A research analyst dives into unusual option sales by the CEO of ADM, which provide a good example for understanding the importance of insider deviations when generating investment ideas or monitoring your portfolio.
One effective way to analyze insider activity is to examine individual behavior and look for significant deviations from the norm. This can help distinguish routine sales from opportunistic behavior. By focusing on these deviations, analysts can identify more valuable insights into insider activity.
A recent case study that exemplifies the importance of deviations in behavior was option sales by Archer-Daniels-Midland (ADM) CEO Juan Luciano near the end of 2022.
In this article, I’ll dive into unusual option sales by CEO Juan Luciano of Archer-Daniels-Midland, which provide a good example for understanding the importance of insider deviations.
CEO Juan Luciano demonstrated an unusual shift in behavior at ADM in the second half of last year, which has proven to be especially timely.
Up until September 2022, Luciano had only sold options at the company that would expire in less than one year.
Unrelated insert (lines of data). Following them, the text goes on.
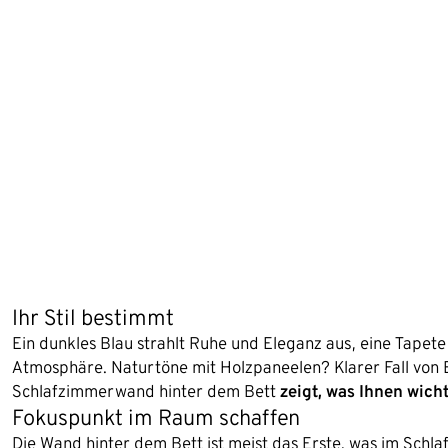
Ihr Stil bestimmt
Ein dunkles Blau strahlt Ruhe und Eleganz aus, eine Tapete 
Atmosphäre. Naturtöne mit Holzpaneelen? Klarer Fall von 
Schlafzimmerwand hinter dem Bett
zeigt, was Ihnen wicht
Fokuspunkt im Raum schaffen
Die Wand hinter dem Bett ist meist das Erste, was im Schlaf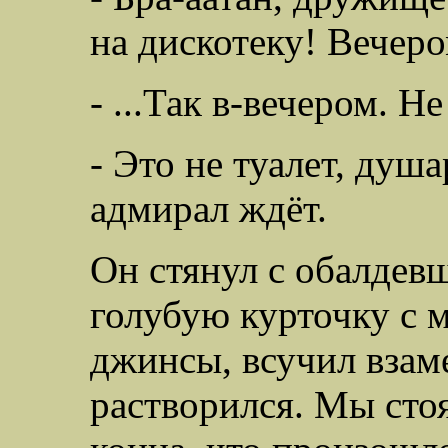
на дискотеку! Вечеро
- ...Так в-вечером. Не
- Это не туалет, душ
адмирал ждёт.
Он стянул с обалдев
голубую курточку с 
джинсы, всучил взам
растворился. Мы стоя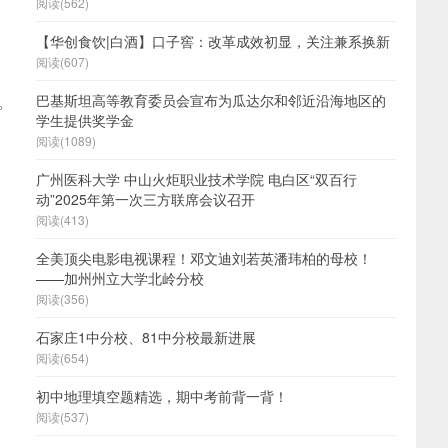
阅读(562)
【华创食饮|白酒】口子窖：改革成效初显，关注兼系换新
阅读(607)
。
巴基斯坦高等教育委员会宣布为瓜达尔和邻近沿海地区的
学生提供奖学金
阅读(1089)
广州医科大学 中山火炬职业技术学院 电白区“双百行
动”2025年第一次三方联席会议召开
阅读(413)
全美顶尖电影电视课程！邓文迪刘若英潘玮柏的母校！
——加州州立大学北岭分校
阅读(356)
石家庄1中分校、81中分校最新进展
阅读(654)
当
初中地理填空题精选，期中考前背一背！
阅读(537)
Between October 2020 and January 2022, Luciano sold options three times, all of which expired within 7-12 months. This behavior was not deemed opportunistic because the options would expire soon regardless. Previously, Luciano had a buy bias at the company, including a well-timed buy of $1.0M at $59.54 in July 2021.
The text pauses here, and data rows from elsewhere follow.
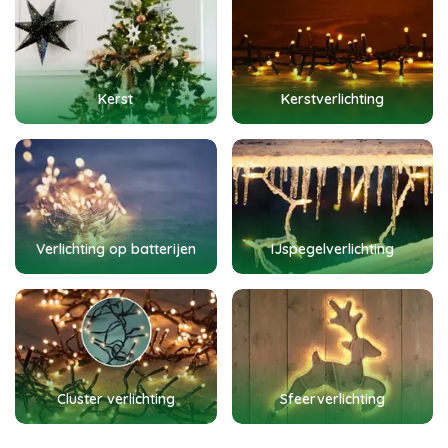
Kerst
Kerstverlichting
Verlichting op batterijen
IJspegelverlichting
Cluster verlichting
Sfeerverlichting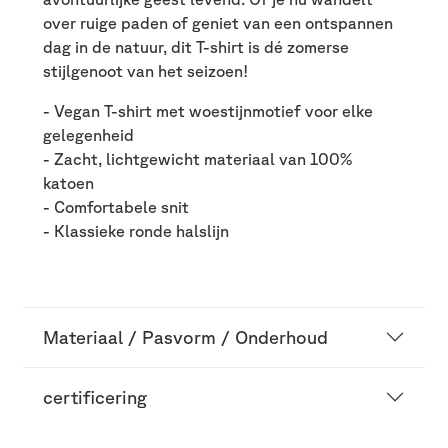
over ruige paden of geniet van een ontspannen
dag in de natuur, dit T-shirt is dé zomerse
stijlgenoot van het seizoen!
- Vegan T-shirt met woestijnmotief voor elke
gelegenheid
- Zacht, lichtgewicht materiaal van 100%
katoen
- Comfortabele snit
- Klassieke ronde halslijn
Materiaal / Pasvorm / Onderhoud
certificering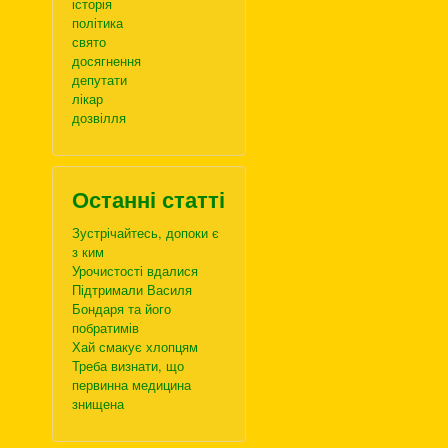
історія
політика
свято
досягнення
депутати
лікар
дозвілля
Останні статті
Зустрічайтесь, допоки є
з ким
Урочистості вдалися
Підтримали Василя
Бондаря та його
побратимів
Хай смакує хлопцям
Треба визнати, що
первинна медицина
знищена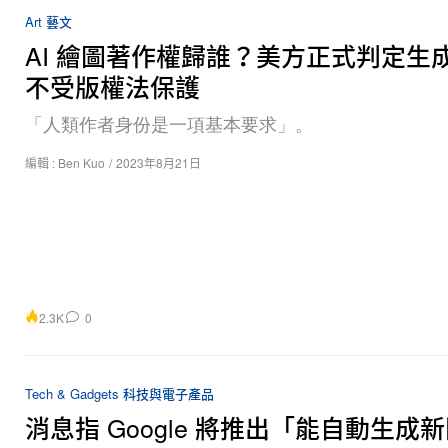
Art 藝文
AI 繪圖著作權歸誰？美方正式判定生
不受版權法保護
「人類作者身份是一項基本要求」。
編輯 :
Ben Kuo
/
2023年8月21日
2.3K
0
Tech & Gadgets 科技與電子產品
消息指 Google 將推出「能自動生成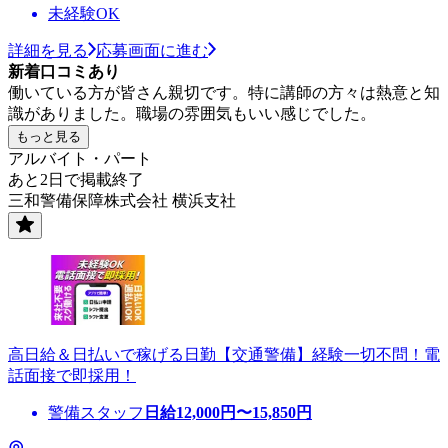
未経験OK
詳細を見る
応募画面に進む
新着口コミあり
働いている方が皆さん親切です。特に講師の方々は熱意と知
識がありました。職場の雰囲気もいい感じでした。
もっと見る
アルバイト・パート
あと2日で掲載終了
三和警備保障株式会社 横浜支社
高日給＆日払いで稼げる日勤【交通警備】経験一切不問！電
話面接で即採用！
警備スタッフ
日給
12,000
円〜
15,850
円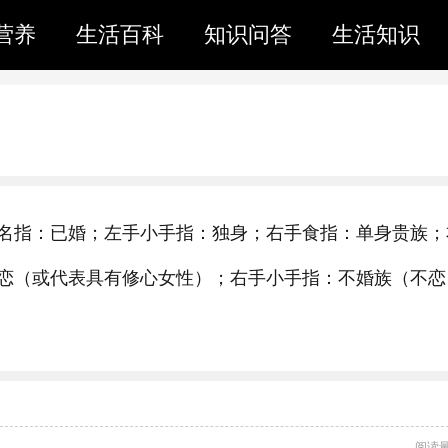
营养
生活百科
知识问答
生活知识
名指：已婚；左手小手指：独身；右手食指：单身贵族；
恋（或代表具有修心女性）；右手小手指：不婚族（不恋
阅读量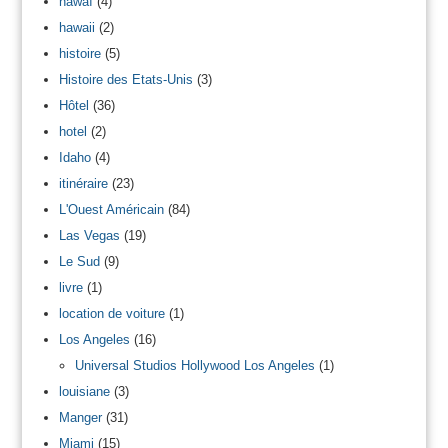
hawaï
(4)
hawaii
(2)
histoire
(5)
Histoire des Etats-Unis
(3)
Hôtel
(36)
hotel
(2)
Idaho
(4)
itinéraire
(23)
L'Ouest Américain
(84)
Las Vegas
(19)
Le Sud
(9)
livre
(1)
location de voiture
(1)
Los Angeles
(16)
Universal Studios Hollywood Los Angeles
(1)
louisiane
(3)
Manger
(31)
Miami
(15)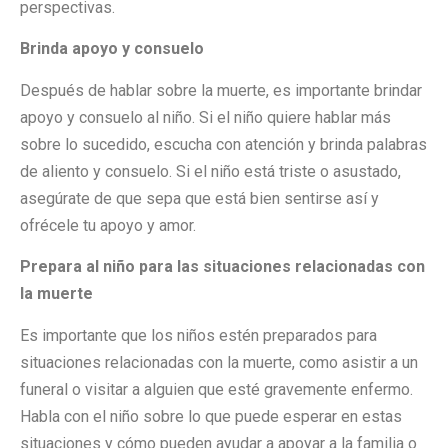
perspectivas.
Brinda apoyo y consuelo
Después de hablar sobre la muerte, es importante brindar
apoyo y consuelo al niño. Si el niño quiere hablar más
sobre lo sucedido, escucha con atención y brinda palabras
de aliento y consuelo. Si el niño está triste o asustado,
asegúrate de que sepa que está bien sentirse así y
ofrécele tu apoyo y amor.
Prepara al niño para las situaciones relacionadas con
la muerte
Es importante que los niños estén preparados para
situaciones relacionadas con la muerte, como asistir a un
funeral o visitar a alguien que esté gravemente enfermo.
Habla con el niño sobre lo que puede esperar en estas
situaciones y cómo pueden ayudar a apoyar a la familia o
This changed in September 2022. Luciano aggressively offloaded options on strength that were not set to expire until early 2024 and 2026. For this sale, he used a new 10b5-1 plan, adopted in May 2022, that employed sale minimums between $90.53-$91.53. This was a negative shift that put the company on our radar.
Then, in October 2022, as the stock rallied again, Luciano continued to aggressively sell options not expiring until 2026, using the same 10b5-1 plan at triggers between $92.53-$93.53.
The CEO’s aggressiveness and clear, opportunistic price targets combined for a strong sign of negative sentiment and stood out as a meaningful deviation in his behavior.
Luciano was able to capture two separate local peaks for the stock, realizing total net proceeds of nearly $33 million. As of March 23, 2023, the stock had declined over 17% from his last sale.
To detect meaningful insider activity, it is important to filter out transactions that are likely not significant, such as the sale of soon-to-expire options. The use of price triggers is another signal that insiders could be opportunistically offloading shares at prices they believe to be inflated. Additionally, it is best to analyze an individual transaction in the context of that specific insider’s history and previous behavior. By using these tools, we are able to identify Luciano’s sales as valuation-oriented and significant.